Ketua Dewan Komisioner LPS Anggito mengungkapkan bahwa tidak semua perusahaan asuransi akan menjadi peserta penjaminan, hanya yang memenuhi kriteria kesehatan keuangan atau Risk Based Capital (RBC).
- LPS siap jalankan program penjaminan polis mulai 2028
- Tidak semua perusahaan asuransi dijamin, hanya yang memenuhi kriteria RBC
- Ketua Dewan Komisioner LPS Anggito menyampaikan dalam rapat dengan Komisi XII DPR
- Persiapan mencakup roadmap, organisasi, ADK, konsultan, dan simulasi
- Dana premi dipisahkan namun ada mekanisme interborrowing untuk resolusi
LPS: Program Penjaminan Polis Telah Disiapkan Sejak 2023
Lembaga Penjamin Simpanan (LPS) menegaskan kesiapan mereka dalam mengemban mandat program penjaminan polis (PPP) berdasarkan Undang-Undang Pengembangan dan Penguatan Sektor Keuangan (P2SK).
Ketua Dewan Komisioner LPS Anggito mengatakan bahwa pihaknya sudah menyusun peta jalan (roadmap) persiapan sejak 2023 hingga 2027.
“Kalau ditanya apakah sudah siap, LPS sudah siap,” ujar Anggito dalam Rapat Dengar Pendapat dengan Komisi XII DPR RI di Jakarta, Rabu, Mei 20, 2026.
Anggito menjelaskan bahwa LPS telah membentuk organisasi dan kelembagaan khusus berupa Anggota Dewan Komisioner (ADK) bidang program penjaminan polis.
Selain itu, LPS juga telah merekrut konsultan, menyusun draf regulasi, dan melakukan simulasi perhitungan kesehatan keuangan perusahaan asuransi.
Kriteria Kepesertaan dan Mekanisme Dana
Tidak seperti penjaminan simpanan perbankan yang mewajibkan seluruh bank menjadi peserta, program penjaminan polis hanya akan menjangkau perusahaan asuransi yang memenuhi syarat tertentu.
Anggito menyebutkan bahwa LPS telah menetapkan kriteria berupa tingkat RBC dan indikator kesehatan keuangan lainnya.
“Karena kita akan membuat cut off yang memenuhi kriteria RBC atau kesehatan.

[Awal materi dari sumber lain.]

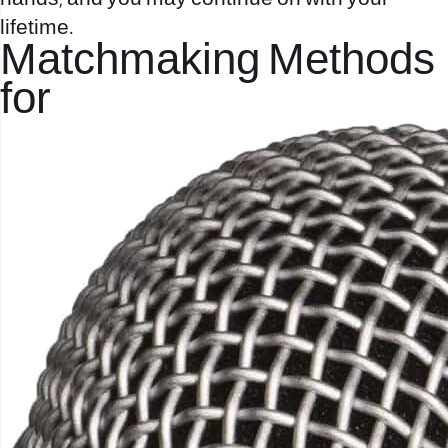
lifetime.
Matchmaking Methods
for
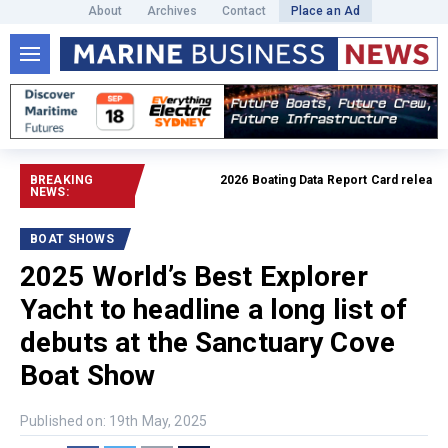
About
Archives
Contact
Place an Ad
BREAKING
2026 Boating Data Report Card released
R
NEWS:
BOAT SHOWS
2025 World’s Best Explorer
Yacht to headline a long list of
debuts at the Sanctuary Cove
Boat Show
Published on: 19th May, 2025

Jadi tidak seperti bank yang semua ikut,” ungkap Anggito, Rabu, Mei 20, 2026.
LPS juga telah menyiapkan mekanisme pengelolaan dana premi yang dipisahkan dari dana penjaminan simpanan.
Namun, dalam situasi resolusi di mana dana premi belum terkumpul cukup, terdapat ketentuan interborrowing yang memungkinkan pinjaman sementara antar dana, meskipun pencatatannya tetap terpisah.

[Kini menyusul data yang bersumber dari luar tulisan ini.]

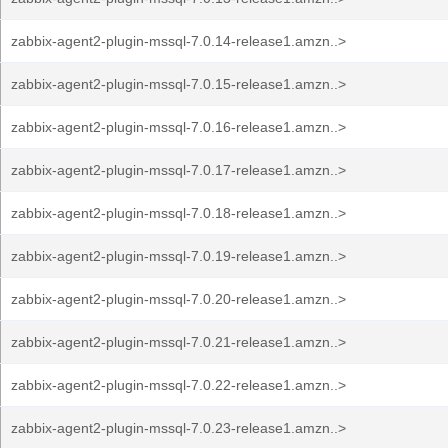
zabbix-agent2-plugin-mssql-7.0.14-release1.amzn..>
zabbix-agent2-plugin-mssql-7.0.15-release1.amzn..>
zabbix-agent2-plugin-mssql-7.0.16-release1.amzn..>
zabbix-agent2-plugin-mssql-7.0.17-release1.amzn..>
zabbix-agent2-plugin-mssql-7.0.18-release1.amzn..>
zabbix-agent2-plugin-mssql-7.0.19-release1.amzn..>
zabbix-agent2-plugin-mssql-7.0.20-release1.amzn..>
zabbix-agent2-plugin-mssql-7.0.21-release1.amzn..>
zabbix-agent2-plugin-mssql-7.0.22-release1.amzn..>
zabbix-agent2-plugin-mssql-7.0.23-release1.amzn..>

“Apakah ada perbedaan antara dana premi dari bank dan asuransi? Di UU P2SK sudah disebutkan dipisahkan namun ada ketentuan namanya interborrowing. Jadi dalam hal terjadi resolusi asuransi di mana dana preminya belum terkumpul, dia bisa istilahnya pinjam dulu. Meskipun pencatatannya tentu terpisah,” tutup Anggito.
Program penjaminan polis diharapkan dapat meningkatkan kepercayaan masyarakat terhadap industri asuransi nasional, seiring dengan persiapan LPS yang terus dimatangkan hingga batas waktu yang ditetapkan pada 2028.